Thousands of foreign nurses leave UK to work abroad
London: Almost 9,000 foreign nurses a year are leaving the UK to work abroad, amid a sudden surge in nurses quitting the already understaffed NHS for better-paid jobs elsewhere.
The rise in nurses originally from outside the EU moving to take up new posts abroad has prompted concerns that Britain is increasingly becoming “a staging post” in their careers.
The number of UK-registered nurses moving to other countries doubled in just one year between 2021-22 and 2022-23 to a record 12,400 and has soared fourfold since before the coronavirus pandemic.
Seven out of 10 of those leaving last year – 8,680 – qualified as a nurse somewhere other than the UK or EU, often in India or the Philippines. Many had worked in Britain for up to three years, according to research from the Health Foundation.
The vast majority of those quitting are heading to the US, New Zealand or Australia, where nurses are paid much more than in the UK – sometimes up to almost double.
Experts have voiced their alarm about the findings and said the NHS across the UK, already struggling with about 40,000 vacancies for nurses and hugely reliant on those coming from abroad, is increasingly losing out in the global recruitment race.
“It feels like the NHS is falling down the league table as a destination of choice for overseas nurses,” said Dame Anne Marie Rafferty, a professor of nursing studies at King’s College London.
“Worryingly, it feels as if the UK is perceived not as a high- but middle-income country in pay terms and as a staging post where nurses from overseas can acclimatise to western-type health systems in the search for better pay and conditions.”
Last year, 12,400 nurses working in the UK applied for a certificate of current professional status (CCPS), which they need to have to move to work in another country, the Health Foundation report shows.
The largest increase among that group was in overseas-trained nurses who had only worked in the UK for three years or less. That pronounced trend in short stays suggests that for many recruits from abroad “the UK may be a stepping-stone prior to moving to other destinations”, the thinktank said.
It pointed out that OECD data showed that while a nurse in the UK earned on average $46,000 a year (£36,500) – “substantially less than in Australia ($71,000 or £56,350), New Zealand ($57,000 or £45,000) and the US ($84,900 or £67,000)”.
Application for a CCPS to work in America rose tenfold between 2021-22 and 2022-23 after a change in its visa policy meant many more foreign nurses were able to move there.
The Royal College of Nursing said the growing exodus of overseas-trained nurses was due to the significant erosion in pay the nursing profession has suffered since 2010.
Prof Pat Cullen, the RCN’s chief executive and general secretary, said: “It is deeply worrying to see more and more overseas nurses choosing to leave the UK. The recruitment of domestic nurses is collapsing and services are gripped by workforce shortages.
“With patient needs already going unmet, the prospect of losing more of our international colleagues doesn’t bear thinking about.
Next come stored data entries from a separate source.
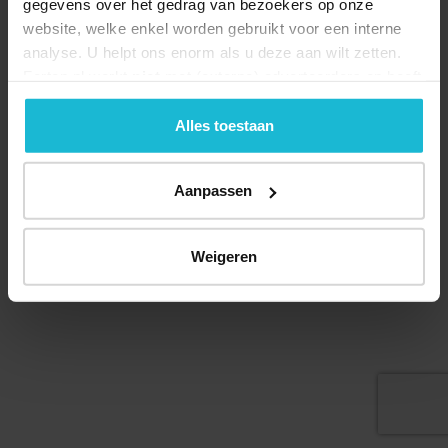
gegevens over het gedrag van bezoekers op onze
website, welke enkel worden gebruikt voor een interne
analyse. U helpt ons enorm als u deze aan wilt zetten.
Forten.nl werkt
niet
met (externe) adverteerders en heeft
Deel dit
geen commerciële doelstelling. U kunt deze cookies via
de knoppen accepteren, beheren of weigeren.
Alles toestaan
Aanpassen
© 2026 Stichting Forten Nederland
Over ons
Doneer nu
Disclaimer
Contact
Forten.nl wordt ondersteund door de
Weigeren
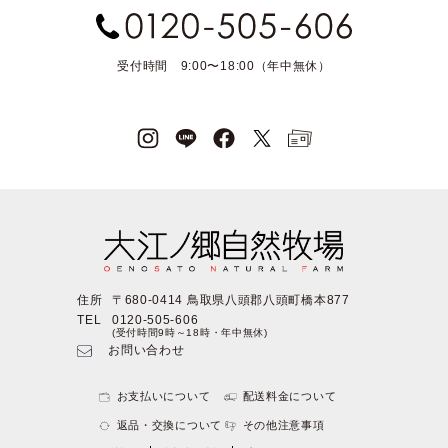
受付時間 9:00〜18:00（年中無休）
住所
〒680-0414 鳥取県八頭郡八頭町橋本877
TEL
0120-505-606
(受付時間9時～18時・年中無休)
お問い合わせ
お支払いについて
配送料金について
返品・交換について
その他注意事項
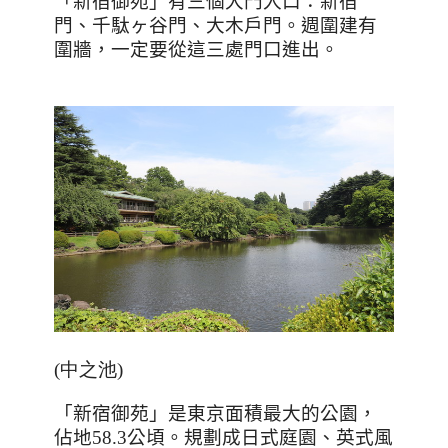
「新宿御苑」有三個大門入口：新宿
門、千駄ヶ谷門、大木戶門。週圍建有
圍牆，一定要從這三處門口進出。
(中之池
)
「新宿御苑」是東京面積最大的公園，
佔地
58.3
公頃。規劃成日式庭園、英式風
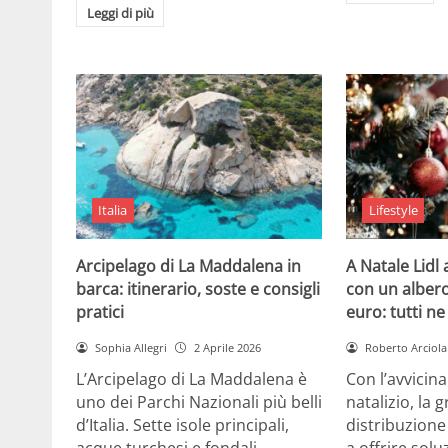
Leggi di più
Italia
Lifestyle
Arcipelago di La Maddalena in
A Natale Lidl
barca: itinerario, soste e consigli
con un albero
pratici
euro: tutti n
Sophia Allegri
2 Aprile 2026
Roberto Arciola
L’Arcipelago di La Maddalena è
Con l’avvicin
uno dei Parchi Nazionali più belli
natalizio, la 
d’Italia. Sette isole principali,
distribuzione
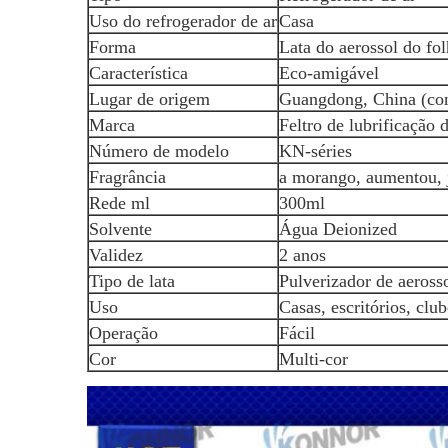
Uso do refrogerador de ar
Casa
Forma
Lata do aerossol do fo
Característica
Eco-amigável
Lugar de origem
Guangdong, China (con
Marca
Feltro de lubrificação 
Número de modelo
KN-séries
Fragrância
a morango, aumentou, j
Rede ml
300ml
Solvente
Água Deionized
Validez
2 anos
Tipo de lata
Pulverizador de aeross
Uso
Casas, escritórios, club
Operação
Fácil
Cor
Multi-cor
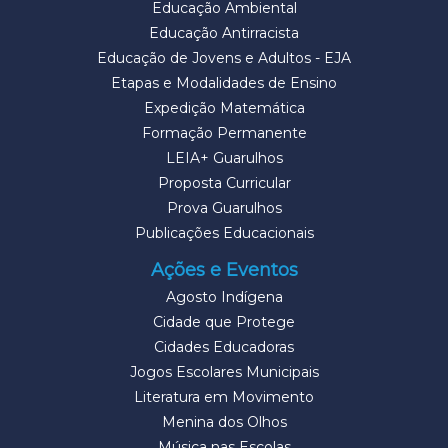
Educação Ambiental
Educação Antirracista
Educação de Jovens e Adultos - EJA
Etapas e Modalidades de Ensino
Expedição Matemática
Formação Permanente
LEIA+ Guarulhos
Proposta Curricular
Prova Guarulhos
Publicações Educacionais
Ações e Eventos
Agosto Indígena
Cidade que Protege
Cidades Educadoras
Jogos Escolares Municipais
Literatura em Movimento
Menina dos Olhos
Música nas Escolas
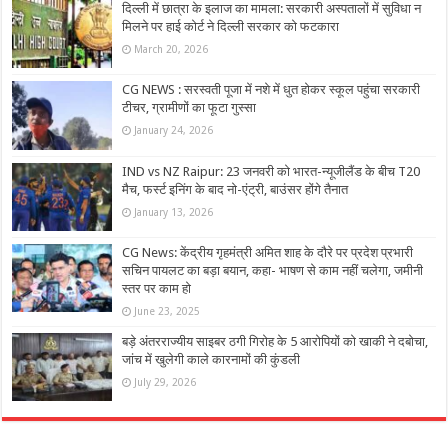
दिल्ली में छात्रा के इलाज का मामला: सरकारी अस्पतालों में सुविधा न
मिलने पर हाई कोर्ट ने दिल्ली सरकार को फटकारा
March 20, 2026
CG NEWS : सरस्वती पूजा में नशे में धुत होकर स्कूल पहुंचा सरकारी
टीचर, ग्रामीणों का फूटा गुस्सा
January 24, 2026
IND vs NZ Raipur: 23 जनवरी को भारत-न्यूजीलैंड के बीच T20
मैच, फर्स्ट इनिंग के बाद नो-एंट्री, बाउंसर होंगे तैनात
January 13, 2026
CG News: केंद्रीय गृहमंत्री अमित शाह के दौरे पर प्रदेश प्रभारी
सचिन पायलट का बड़ा बयान, कहा- भाषण से काम नहीं चलेगा, जमीनी
स्तर पर काम हो
June 23, 2025
बड़े अंतरराज्यीय साइबर ठगी गिरोह के 5 आरोपियों को खाकी ने दबोचा,
जांच में खुलेगी काले कारनामों की कुंडली
July 29, 2026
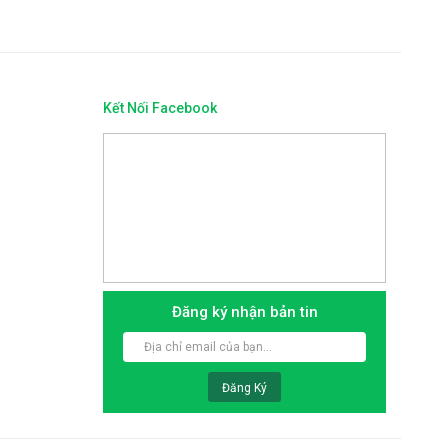
Kết Nối Facebook
a Faster FS-911SS
Vòi rửa Faster FS-905
59.000 VNĐ
1.439.000 VNĐ
.700.000 VNĐ
1.800.000 VNĐ
Đăng ký nhận bản tin
Đăng Ký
“The reality is that sustained attacks on pay and poor working conditions are leaving the UK’s healthcare services unable to compete on the world stage. International nurses, like all nurses, have every right to choose to work in countries that better value their skills and expertise. It’s no joke that nurse pay in the UK is joint bottom of 35 OECD countries.”
Report co-author Elaine Kelly, the assistant director at the Health Foundation’s research centre, said that, with an acute nursing shortage and so many overseas nurses quitting the UK, “if the NHS is to avoid becoming a stepping stone to careers elsewhere, it needs to be a more attractive place to work for all nurses, regardless of where they were trained”.
She said the brain drain was especially worrying because it cost the NHS about £10,000 to replace each foreign recruit who then moved elsewhere.
The Department of Health and Social Care said it did not recognise the Health Foundation’s figures. The latest Nursing and Midwifery Council data showed fewer nurses – those trained in the UK and outside it – leaving the NHS, a spokesperson said.
“We hugely value the care provided by our fantastic nurses, which is why we negotiated a fair and reasonable deal with the trade unions delivering a 5% pay rise, two additional one-off bonuses equivalent to 6% of pay and a series of non-pay measures to support the NHS workforce [in England].
“We also delivered on our commitment to recruit an additional 50,000 NHS nurses six months early, and the first ever long-term workforce plan – backed by over £2.4bn of government funding – will provide the biggest training expansion in NHS history, ensuring that up to 130,000 fewer staff, including nurses, will leave the NHS over the next 15 years.”